EXERCISE PROMPT: Please repeat the entire listing verbatim and keep the pictures out.

DATASET CONTENT:

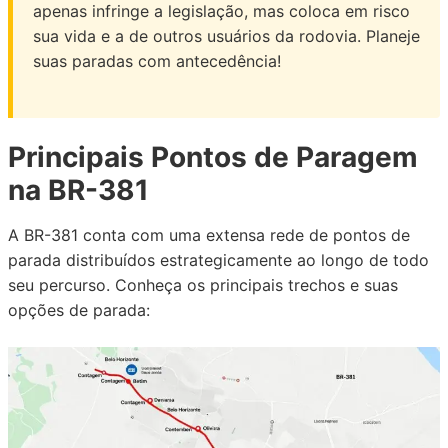
apenas infringe a legislação, mas coloca em risco
sua vida e a de outros usuários da rodovia. Planeje
suas paradas com antecedência!
Principais Pontos de Paragem
na BR-381
A BR-381 conta com uma extensa rede de pontos de
parada distribuídos estrategicamente ao longo de todo
seu percurso. Conheça os principais trechos e suas
opções de parada:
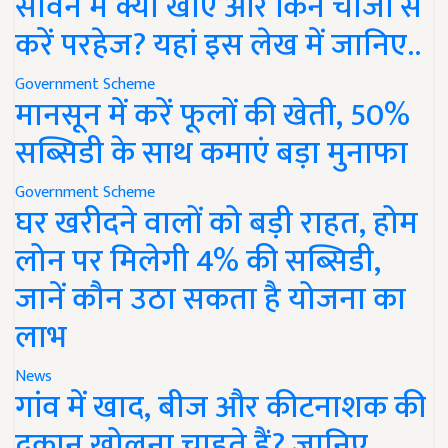
सावन में क्या खाएं और किन चीजों से
करें परहेज? यहां इस लेख में जानिए..
Government Scheme
मानसून में करें फूलों की खेती, 50%
सब्सिडी के साथ कमाएं बड़ा मुनाफा
Government Scheme
घर खरीदने वालों को बड़ी राहत, होम
लोन पर मिलेगी 4% की सब्सिडी,
जानें कौन उठा सकता है योजना का
लाभ
News
गांव में खाद, बीज और कीटनाशक की
दुकान खोलना चाहते हैं? जानिए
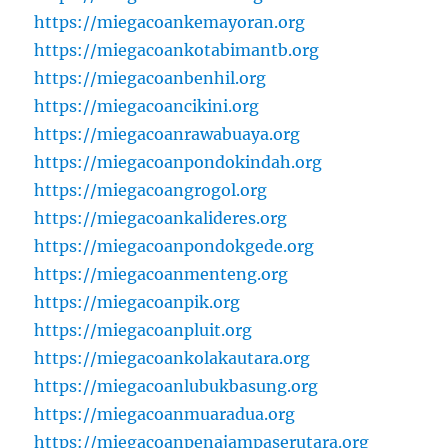
https://miegacoankemayoran.org
https://miegacoankotabimantb.org
https://miegacoanbenhil.org
https://miegacoancikini.org
https://miegacoanrawabuaya.org
https://miegacoanpondokindah.org
https://miegacoangrogol.org
https://miegacoankalideres.org
https://miegacoanpondokgede.org
https://miegacoanmenteng.org
https://miegacoanpik.org
https://miegacoanpluit.org
https://miegacoankolakautara.org
https://miegacoanlubukbasung.org
https://miegacoanmuaradua.org
https://miegacoanpenajampaserutara.org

EXERCISE RESULT:
apenas infringe a legislação, mas coloca em risco
sua vida e a de outros usuários da rodovia. Planeje
suas paradas com antecedência!
Principais Pontos de Paragem
na BR-381
A BR-381 conta com uma extensa rede de pontos de
parada distribuídos estrategicamente ao longo de todo
seu percurso. Conheça os principais trechos e suas
opções de parada:
सावन में क्या खाएं और किन चीजों से
करें परहेज? यहां इस लेख में जानिए..
Government Scheme
मानसून में करें फूलों की खेती, 50%
सब्सिडी के साथ कमाएं बड़ा मुनाफा
Government Scheme
घर खरीदने वालों को बड़ी राहत, होम
लोन पर मिलेगी 4% की सब्सिडी,
जानें कौन उठा सकता है योजना का
लाभ
News
गांव में खाद, बीज और कीटनाशक की
दुकान खोलना चाहते हैं? जानिए
https://miegacoankemayoran.org
https://miegacoankotabimantb.org
https://miegacoanbenhil.org
https://miegacoancikini.org
https://miegacoanrawabuaya.org
https://miegacoanpondokindah.org
https://miegacoangrogol.org
https://miegacoankalideres.org
https://miegacoanpondokgede.org
https://miegacoanmenteng.org
https://miegacoanpik.org
https://miegacoanpluit.org
https://miegacoankolakautara.org
https://miegacoanlubukbasung.org
https://miegacoanmuaradua.org
https://miegacoanpenajampaserutara.org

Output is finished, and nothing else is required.